*** Opening Extracted information ***

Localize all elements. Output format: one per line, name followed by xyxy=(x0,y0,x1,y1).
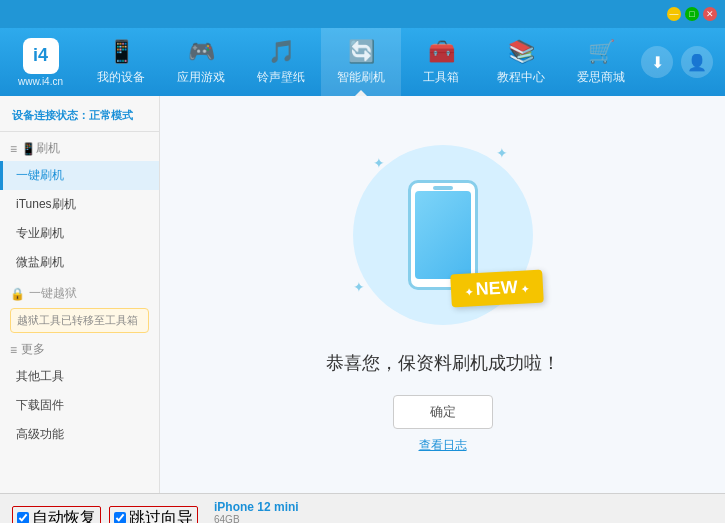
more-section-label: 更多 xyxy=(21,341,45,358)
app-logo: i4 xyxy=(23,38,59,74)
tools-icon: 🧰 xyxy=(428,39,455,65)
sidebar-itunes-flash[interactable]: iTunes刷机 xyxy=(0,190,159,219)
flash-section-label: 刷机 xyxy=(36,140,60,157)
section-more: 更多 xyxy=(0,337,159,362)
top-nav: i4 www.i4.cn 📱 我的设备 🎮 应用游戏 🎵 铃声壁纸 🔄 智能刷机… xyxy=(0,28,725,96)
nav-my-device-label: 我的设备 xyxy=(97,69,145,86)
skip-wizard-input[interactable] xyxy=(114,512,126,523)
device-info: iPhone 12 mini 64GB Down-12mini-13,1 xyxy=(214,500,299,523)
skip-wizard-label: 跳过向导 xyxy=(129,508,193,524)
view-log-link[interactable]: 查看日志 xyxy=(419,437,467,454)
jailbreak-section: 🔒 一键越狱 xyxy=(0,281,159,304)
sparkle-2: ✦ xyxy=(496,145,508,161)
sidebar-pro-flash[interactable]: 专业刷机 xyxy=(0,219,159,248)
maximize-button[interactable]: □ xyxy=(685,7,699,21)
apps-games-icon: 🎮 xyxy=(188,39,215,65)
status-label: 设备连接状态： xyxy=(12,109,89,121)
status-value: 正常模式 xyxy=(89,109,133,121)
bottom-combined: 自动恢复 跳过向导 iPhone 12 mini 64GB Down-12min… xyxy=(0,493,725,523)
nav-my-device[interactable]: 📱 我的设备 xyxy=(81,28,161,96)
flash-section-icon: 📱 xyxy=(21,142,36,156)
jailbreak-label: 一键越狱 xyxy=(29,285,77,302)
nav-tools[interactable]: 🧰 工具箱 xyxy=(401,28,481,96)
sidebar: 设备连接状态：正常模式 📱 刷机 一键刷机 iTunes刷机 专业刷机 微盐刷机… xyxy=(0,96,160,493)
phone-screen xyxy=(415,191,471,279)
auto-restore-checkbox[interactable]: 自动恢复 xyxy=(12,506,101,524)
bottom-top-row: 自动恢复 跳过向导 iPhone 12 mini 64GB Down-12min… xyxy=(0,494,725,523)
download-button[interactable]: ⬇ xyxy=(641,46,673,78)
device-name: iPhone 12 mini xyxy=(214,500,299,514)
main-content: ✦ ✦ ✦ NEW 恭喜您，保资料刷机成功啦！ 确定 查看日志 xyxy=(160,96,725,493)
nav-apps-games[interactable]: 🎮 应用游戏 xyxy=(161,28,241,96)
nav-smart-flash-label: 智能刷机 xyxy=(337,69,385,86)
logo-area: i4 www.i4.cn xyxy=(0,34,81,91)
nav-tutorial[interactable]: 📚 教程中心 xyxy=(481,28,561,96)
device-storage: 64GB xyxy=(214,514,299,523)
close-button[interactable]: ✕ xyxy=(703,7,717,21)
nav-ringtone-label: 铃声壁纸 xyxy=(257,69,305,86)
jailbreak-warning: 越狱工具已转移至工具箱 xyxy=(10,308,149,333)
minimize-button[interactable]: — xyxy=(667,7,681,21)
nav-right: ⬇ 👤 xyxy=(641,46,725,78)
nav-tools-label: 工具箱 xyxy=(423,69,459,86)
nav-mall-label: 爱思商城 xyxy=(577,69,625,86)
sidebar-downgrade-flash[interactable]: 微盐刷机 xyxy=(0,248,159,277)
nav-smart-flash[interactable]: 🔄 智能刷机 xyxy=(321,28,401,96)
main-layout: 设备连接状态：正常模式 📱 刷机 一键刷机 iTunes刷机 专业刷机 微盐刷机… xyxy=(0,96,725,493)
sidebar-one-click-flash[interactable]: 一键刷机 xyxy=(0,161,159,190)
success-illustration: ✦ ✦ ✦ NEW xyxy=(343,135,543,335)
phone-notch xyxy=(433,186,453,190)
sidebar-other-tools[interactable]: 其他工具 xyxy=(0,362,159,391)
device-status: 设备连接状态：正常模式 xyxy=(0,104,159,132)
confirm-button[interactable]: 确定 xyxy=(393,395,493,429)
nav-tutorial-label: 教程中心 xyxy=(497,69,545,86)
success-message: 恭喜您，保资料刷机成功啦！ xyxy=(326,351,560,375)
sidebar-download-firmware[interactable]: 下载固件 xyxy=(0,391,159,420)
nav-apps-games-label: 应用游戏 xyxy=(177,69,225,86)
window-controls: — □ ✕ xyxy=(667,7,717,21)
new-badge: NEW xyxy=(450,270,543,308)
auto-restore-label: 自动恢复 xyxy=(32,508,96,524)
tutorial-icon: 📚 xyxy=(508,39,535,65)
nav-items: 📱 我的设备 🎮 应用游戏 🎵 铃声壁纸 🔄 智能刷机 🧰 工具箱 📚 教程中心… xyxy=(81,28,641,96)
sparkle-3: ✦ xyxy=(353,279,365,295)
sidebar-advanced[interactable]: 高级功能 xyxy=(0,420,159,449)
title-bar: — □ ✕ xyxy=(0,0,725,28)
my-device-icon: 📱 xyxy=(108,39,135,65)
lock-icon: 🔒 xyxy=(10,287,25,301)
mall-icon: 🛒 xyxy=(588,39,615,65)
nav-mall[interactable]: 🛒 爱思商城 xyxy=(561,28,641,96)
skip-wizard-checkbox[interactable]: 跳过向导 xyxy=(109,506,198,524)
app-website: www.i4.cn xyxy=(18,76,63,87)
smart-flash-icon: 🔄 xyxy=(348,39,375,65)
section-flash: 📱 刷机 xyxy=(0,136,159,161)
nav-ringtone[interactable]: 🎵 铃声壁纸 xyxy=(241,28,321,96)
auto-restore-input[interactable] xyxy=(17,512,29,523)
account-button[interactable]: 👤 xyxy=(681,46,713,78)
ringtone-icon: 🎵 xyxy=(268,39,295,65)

*** Closing Extracted information ***

▶ [Aim of the task]: Go through the records above, find every line with the word "专业刷机", and list those lines.

▶ [Response to this exercise]:
sidebar-pro-flash[interactable]: 专业刷机 xyxy=(0,219,159,248)
sidebar: 设备连接状态：正常模式 📱 刷机 一键刷机 iTunes刷机 专业刷机 微盐刷机… xyxy=(0,96,160,493)
main-layout: 设备连接状态：正常模式 📱 刷机 一键刷机 iTunes刷机 专业刷机 微盐刷机… xyxy=(0,96,725,493)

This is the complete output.